Reinhart lifted himself. “I'm leaving too.” He would have liked a quiet moment to examine his wallet and see if he possessed the wherewithal to buy her lunch. She probably ate copiously; her figure did not suggest the old office-girl's old standby, tuna on toast.

“Have several things to do first,” said she, presenting no interstices in which he could put a toe, and went to the outer door and held it open. “I'll send you our brochure. It answers all possible questions.” She was a good five feet ten, he estimated now they were both erect.

He reached her and stopped. “Nice to meet you, Miss—” The corridor was thronged with noontime traffic. Some young-executive or office-boy types—you could no longer tell—sauntered by in pinched-waisted summer suits and feathery sideburns. One was saying, “A wedge of Stilton and a pint of nut-brown ale. That's lunch to me. But where can you get it in this burg?” You fraud, thought Reinhart, who had lately read an article on cheeses of the world, Stilton is scooped out with a spoon. But he saw the girl eyeing them with obvious admiration.

Her attention cruised reluctantly back to him, and her mouth clamped together. She forthwith abandoned all pretense of courtesy.

“This way out, man.” She threw a brawny thumb over her shoulder. The crowd made her nervy.

“You didn't seem to hear me say I would soon be working with Bob. … But that's all right,” he added quickly, in response to her expression, which now signified open maleficence. “I'll let Bob tell you himself when he gets back. Please inform him that Reinhart, Carl Reinhart, was in.”

She shuddered in revulsion and closed the door behind him. No, he had checked his fly before entering; he had shaved, washed, and deodorized himself that morning. It was simply that women ignored him nowadays and if he tried to assert himself, acted like this girl or the waitress at Gino's. The only thing that kept him from turning fag was his detestation of men. People were so rotten that why anybody would want to be frozen in order to preserve himself as a human being—the elevator opened its jaws, swallowed him, and he descended its esophagus.

The strange, almost eerie coincidence was that he had also first met Genevieve, in a similarly unpleasant fashion, on entering an office of which she was the lone functionary.
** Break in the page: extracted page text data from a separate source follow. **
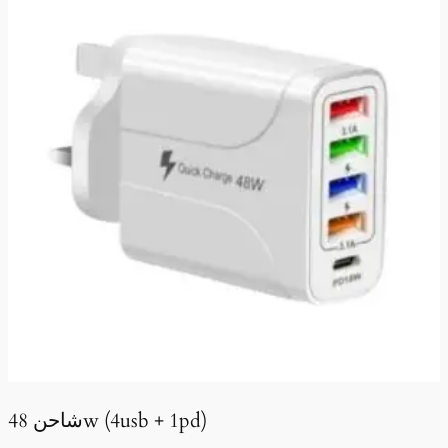
شاحن 48w (4usb + 1pd)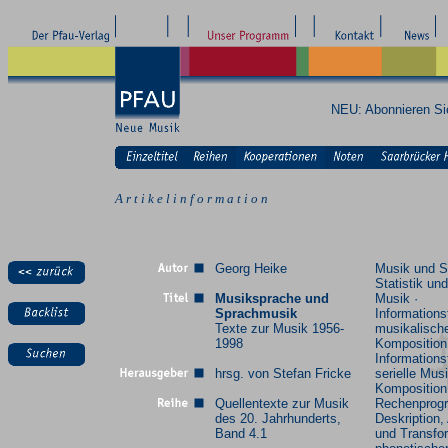
NEU: Abonnieren S
A r t i k e l i n f o r m a t i o n
Georg Heike
Musik und S
Statistik un
Musiksprache und
Musik ·
Sprachmusik
Informations
Texte zur Musik 1956-
musikalisch
1998
Komposition
Informations
hrsg. von Stefan Fricke
serielle Musi
Komposition
Quellentexte zur Musik
Rechenprog
des 20. Jahrhunderts,
Deskription,
Band 4.1
und Transfo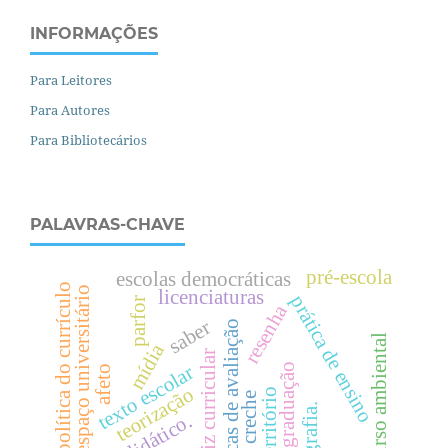
INFORMAÇÕES
Para Leitores
Para Autores
Para Bibliotecários
PALAVRAS-CHAVE
pré-escola
escolas democráticas
política do currículo
espaço universitário
licenciaturas
prática de ensino
parfor
resenha
saber
políticas de avaliação
discurso ambiental
mídia
diretriz curricular
pós-graduação
texto escolar
afeto
teorização
território
creche
fotografia.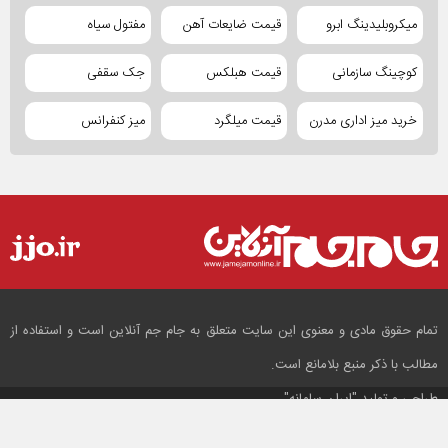
میکروبلیدینگ ابرو
قیمت ضایعات آهن
مفتول سیاه
کوچینگ سازمانی
قیمت هبلکس
جک سقفی
خرید میز اداری مدرن
قیمت میلگرد
میز کنفرانس
تمام حقوق مادی و معنوی این سایت متعلق به جام جم آنلاین است و استفاده از
مطالب با ذکر منبع بلامانع است.
طراحی و تولید
"ایران سامانه"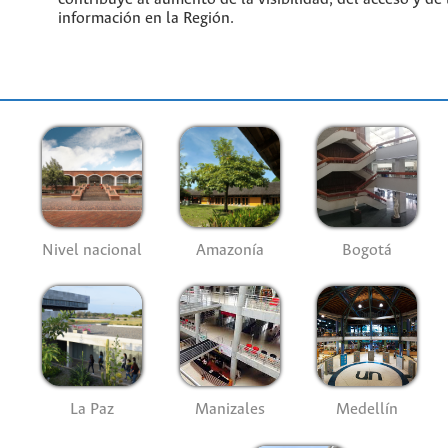
información en la Región.
Nivel nacional
Amazonía
Bogotá
La Paz
Manizales
Medellín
But he had then been twenty-two, which term of years if doubled brought him to his current pass. Now, at forty-four, he had been thrown out of his own home.

Gen had threatened to put the police on him if he showed up there again. He had not anticipated that she would react so violently to the rape of Blaine's locks.

“After all,” he pointed out, “it will grow back.”

Blaine was still hysterical and, wrapped around his mother, his half-plucked chicken-head against her neck, sobbed into the collar of her housecoat. Her fanatical face, which an infusion of bad blood had turned swarthy as the traditional portraits of Savonarola, stared over him.